*nostalgic about patrick swayze for some reason*
- i feel like my intj grounds me. like i switch modes when i go to him from being with my extro friends. but i’m still myself with both, and i can gain relaxation and joy from both being with them and only with him. being alone leaves me anxious however, and i really need to stay in contact with people to feel calm when i’m alone, not necessarily always talk and communicate but know that i have the choice to communicate with someone who will want to communicate back and hold a conversation.
- sometimes i like to distract myself as well with the internet etc but i’m almost always multitasking everything i do. my intj finds that weird and annoying and will feel like i’m not focusing just because i get lost in thoughts and stare out into space for a minute or two while we’re watching something together, or doing laundry together or whatever, same thing with playing app games while i’m on tumblr/youtube and he sees it. it makes him uneasy because he gets the wrong idea that i’m not interested in what i’m doing but i’m actually just under-stimulated but probably equally interested in both tasks.

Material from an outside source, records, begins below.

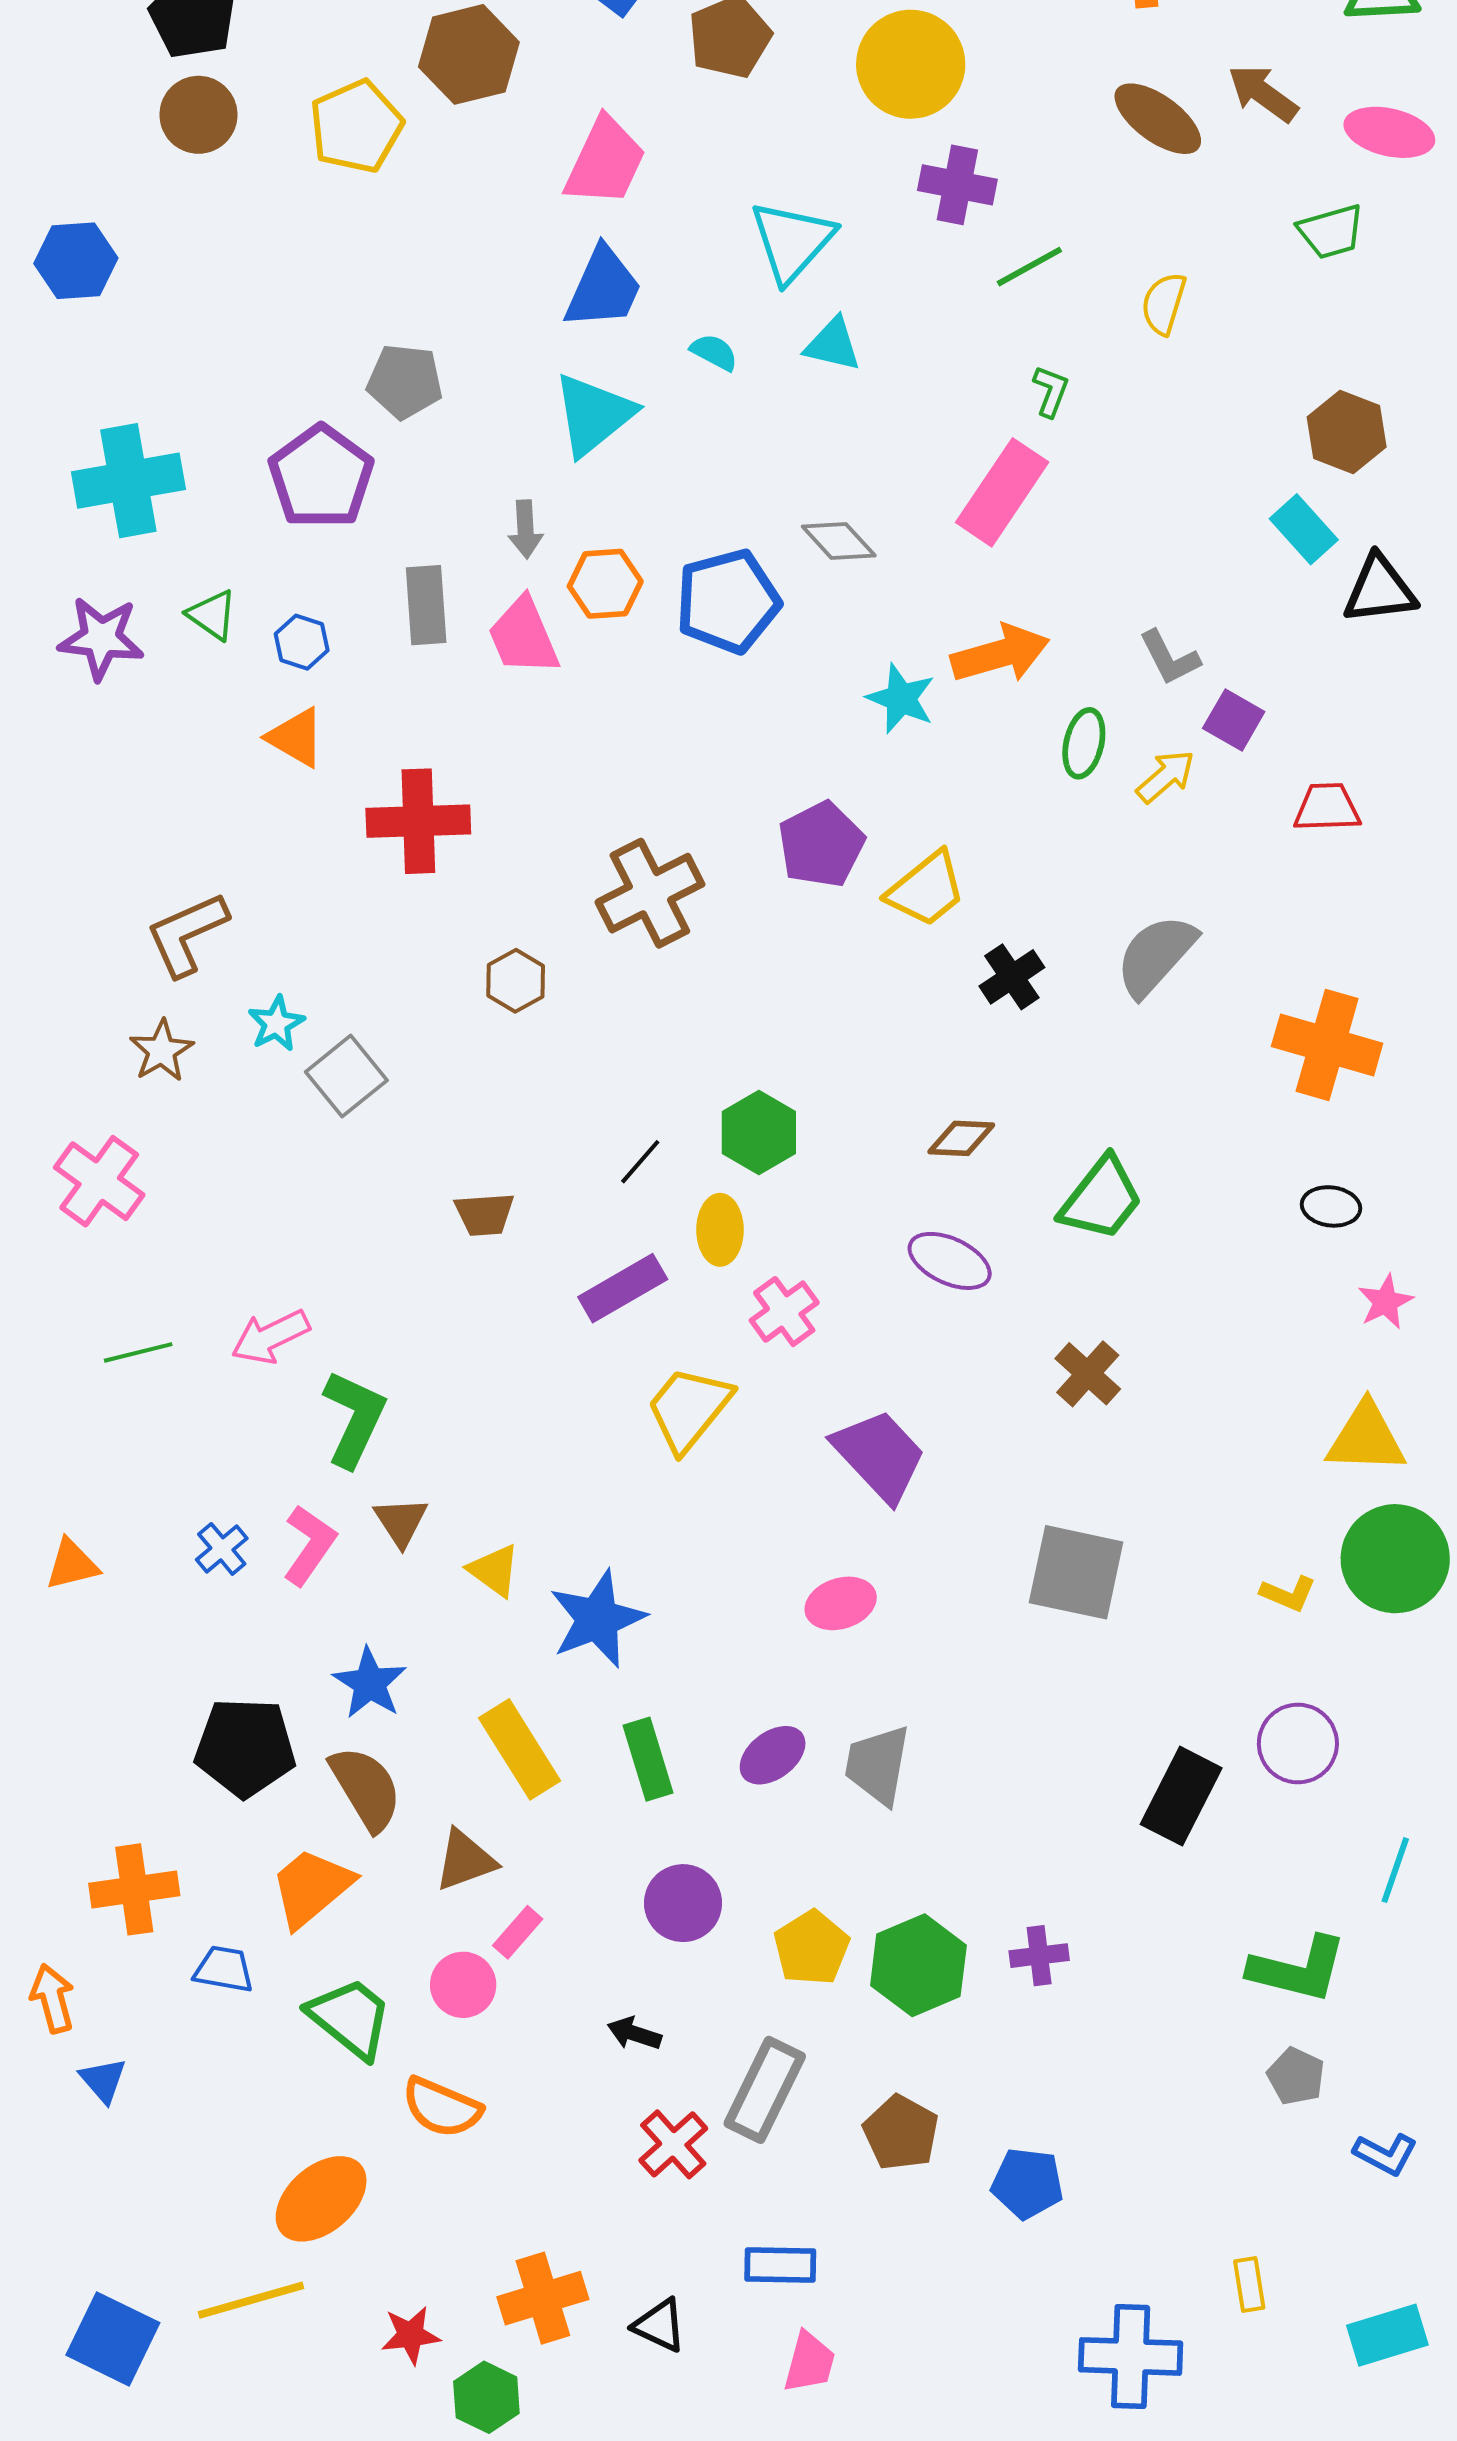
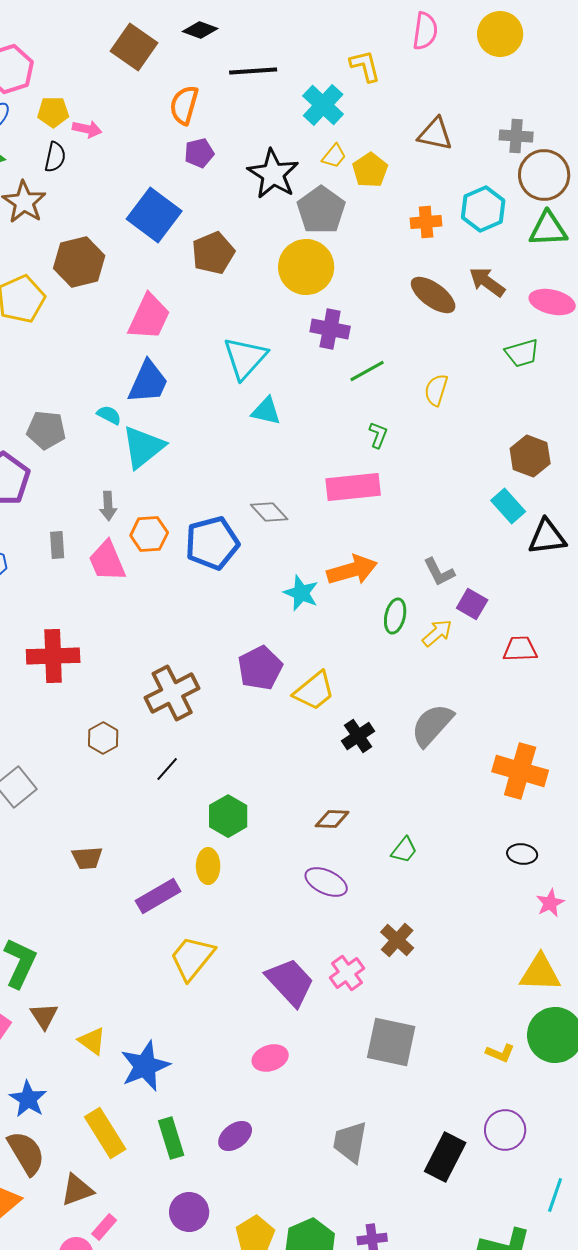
cyan semicircle: (714, 352) -> (109, 415), moved
pink rectangle: (1002, 492) -> (353, 487), turned 50
gray rectangle: (426, 605) -> (57, 545), size x0.7
black line: (640, 1162) -> (167, 769), moved
green trapezoid: (1101, 1199) -> (404, 850), size x0.6
pink cross: (784, 1312) -> (347, 973), moved
gray trapezoid: (878, 1765) -> (350, 1142), moved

- his way of relaxing - he’s always had a very hard time with relaxing at all - is getting lost in computer games where he can focus entirely on one thing and one thing only, and that thing HAS to be of 100% pure enjoyment and nothing that can annoy him. I know several times where he’s for some reason not been able to optimize EVERYTHING in his strategic gaming and he’s been unable to relax anything at all because that’s his only means of relaxation and it didn’t go superswellgreatperfect so he’ll be strung up and in a bad mood for the rest of the day/days thereafter. usually this only happens when he’s stressed more than usual or has a deadline or a low motivation for something he should do, so he’ll beat himself up for not doing as much as he feels like he should AND for not optimizing what he’s doing, which in turn will put him in an even pissier mood.
- he sometimes gets mean and short-tempered when he’s feeling that way and there my enfp need for constant validation/attention sometimes takes a hit and i’ll get rude-ish and short with him and pick fights because i try to come at him with my own fears and insecurities and irrationality (read: emotional extortion) which NEVER amounts to anything ever. heh. this is where we end up when we’re having our worst times, usually - nowadays - we’re pretty good at balancing. or, well, i’ve learned to control myself basically.

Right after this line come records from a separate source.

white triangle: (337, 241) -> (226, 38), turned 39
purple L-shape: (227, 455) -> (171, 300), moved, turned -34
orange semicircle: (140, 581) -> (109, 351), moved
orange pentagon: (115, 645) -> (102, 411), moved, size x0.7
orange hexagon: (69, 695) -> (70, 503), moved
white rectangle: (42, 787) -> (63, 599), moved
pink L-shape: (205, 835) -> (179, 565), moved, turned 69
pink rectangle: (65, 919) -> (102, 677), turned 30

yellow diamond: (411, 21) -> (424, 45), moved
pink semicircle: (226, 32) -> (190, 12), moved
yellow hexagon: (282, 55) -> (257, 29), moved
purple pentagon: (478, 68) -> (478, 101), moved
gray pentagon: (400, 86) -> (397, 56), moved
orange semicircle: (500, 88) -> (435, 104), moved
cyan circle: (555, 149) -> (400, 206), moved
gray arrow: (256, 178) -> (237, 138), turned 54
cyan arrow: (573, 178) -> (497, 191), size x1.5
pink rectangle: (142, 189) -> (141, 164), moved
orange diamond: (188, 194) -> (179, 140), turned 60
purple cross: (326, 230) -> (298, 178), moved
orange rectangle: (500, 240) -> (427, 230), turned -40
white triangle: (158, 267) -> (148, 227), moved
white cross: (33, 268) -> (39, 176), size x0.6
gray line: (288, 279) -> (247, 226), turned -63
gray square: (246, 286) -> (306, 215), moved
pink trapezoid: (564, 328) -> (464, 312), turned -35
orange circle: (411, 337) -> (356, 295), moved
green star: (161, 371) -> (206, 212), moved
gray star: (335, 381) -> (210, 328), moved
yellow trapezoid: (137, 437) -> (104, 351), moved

- when he’s happy - i am bouncing off the walls with joy. because 1) i get good energy from him and 2) he shows positive emotion and seeing my depressed intj excited about something feels new and fun and intriguing. sometimes when i step back and look at us from the outside when we’re talking and he’s in a great mood it’s like he’s a dorky excited school kid and that makes me cringe a bit but in a… semi-good way because it’s almost like he’s handicapped in how you’re excited ~classily~ (is that a word probably not, ‘in a classy way’ u feel) and that makes me blush for him in some kind of second-hand embarrassment since i’m so aware of how you act out your feelings with other people, and he’s just, ugh, so cute but so laaaameeee. i love him. but i think his not-knowing the social rules of acting out his excitement could be off-putting for some people. however if i know him he’d never do that anyway because he’s always in control of his emotions a little too much around everyone else so i guess i should feel special that he’s being dorky with me during those glimps of happy intj emotion-showing, whee!

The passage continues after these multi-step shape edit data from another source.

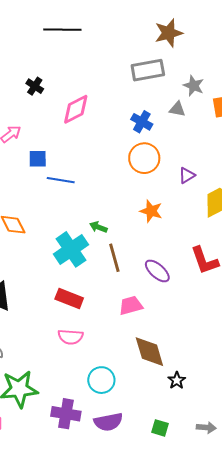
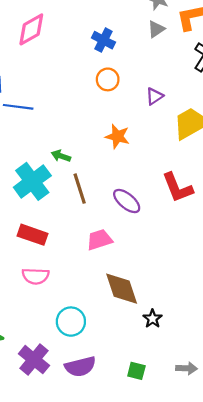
gray triangle: (177, 109) -> (156, 29), moved, turned -42
orange circle: (144, 158) -> (108, 79), size x0.7
purple cross: (66, 414) -> (34, 360), turned 32

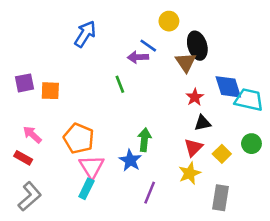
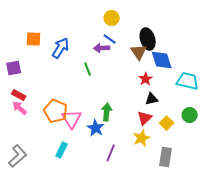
yellow circle: (169, 21) -> (112, 18), moved
blue arrow: (85, 34) -> (61, 48), moved
blue diamond: (228, 87) -> (162, 60), moved
orange square: (50, 91) -> (34, 39), moved
red rectangle: (23, 158) -> (19, 95), moved
pink triangle: (92, 167) -> (72, 119), moved

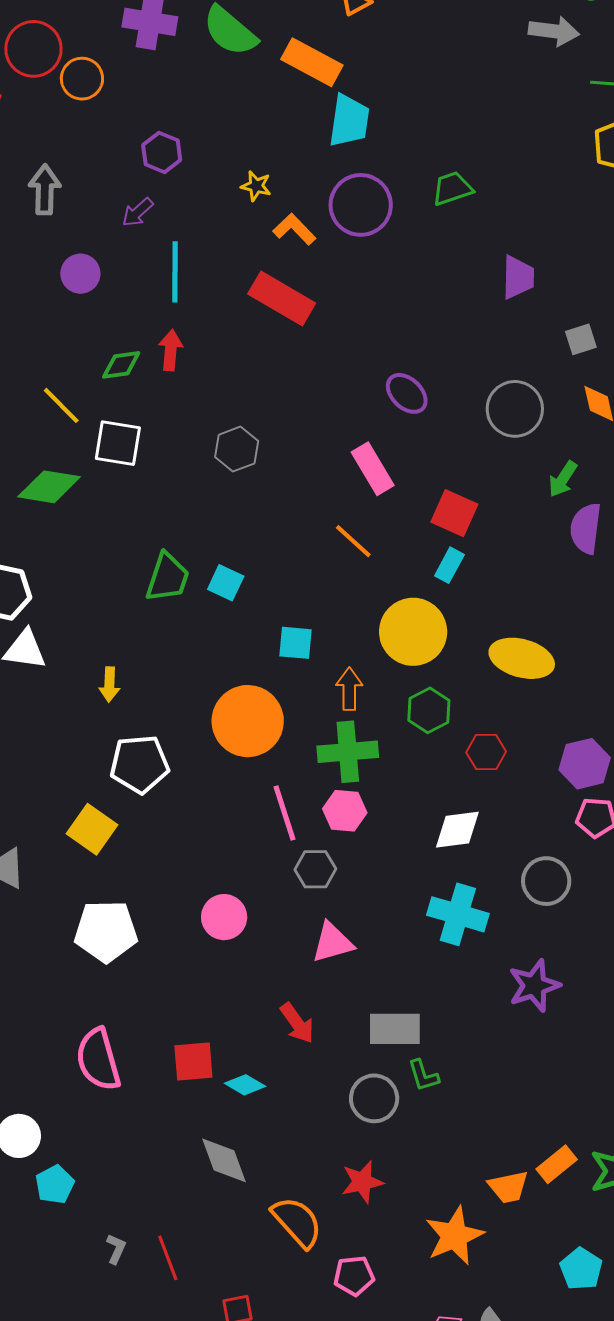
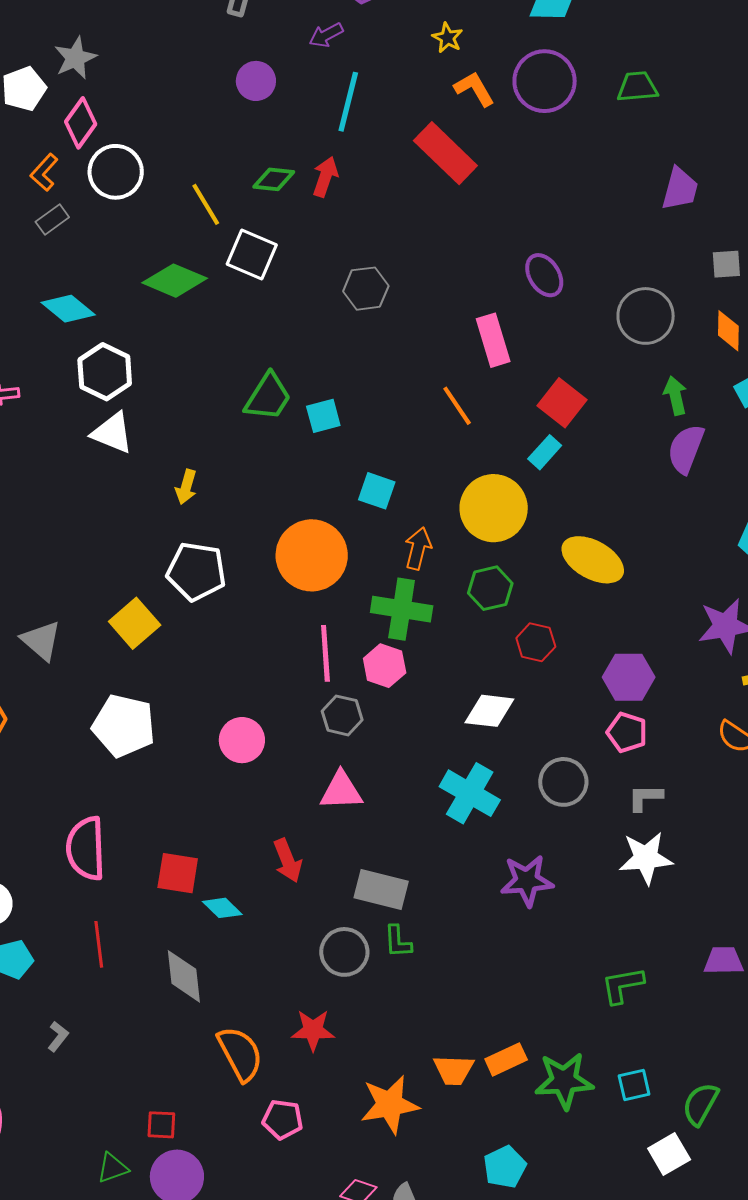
green arrow: (563, 479) -> (675, 396), turned 120
cyan square: (226, 583) -> (323, 416), turned 36
red line: (168, 1258) -> (99, 944), moved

- i enjoy him being in control and someone to look up to. i definitely need that in a romantic partner and i proably couldn’t think of a better person to look up to in anything than my intj and his special virtues. i love learning stuff from him and i feel like i have definitely improved as an intellectual individual since i met him. or, well, since i started figuring him out. he really had to struggle with me to begin with but i’m so happy he stuck with me throughout my, what i sincerely hope was and is passed, worst phases.
- we overlap in style, communication patterns, the intuitive thing, art and culture inclinations, music (when i’m not forcing him to listen to my ‘guilty pleasures’ playlists heh), travelling preferences - and i advocate that we could easily spend a holiday together in some foreign country because i’m very easy and comfortable to travel with, and i know he’d get stressed what with leaving his fortress (home) but i’m certain that we could easily calm each other down when stressed because we’d both stress but about different things that the other one could stay grounded with. i am actually longing for the day we take a holiday together to like spain or whatever, i’ll show him how easy i am to do that stuff with and i’m sure he will be pleasantly surprised.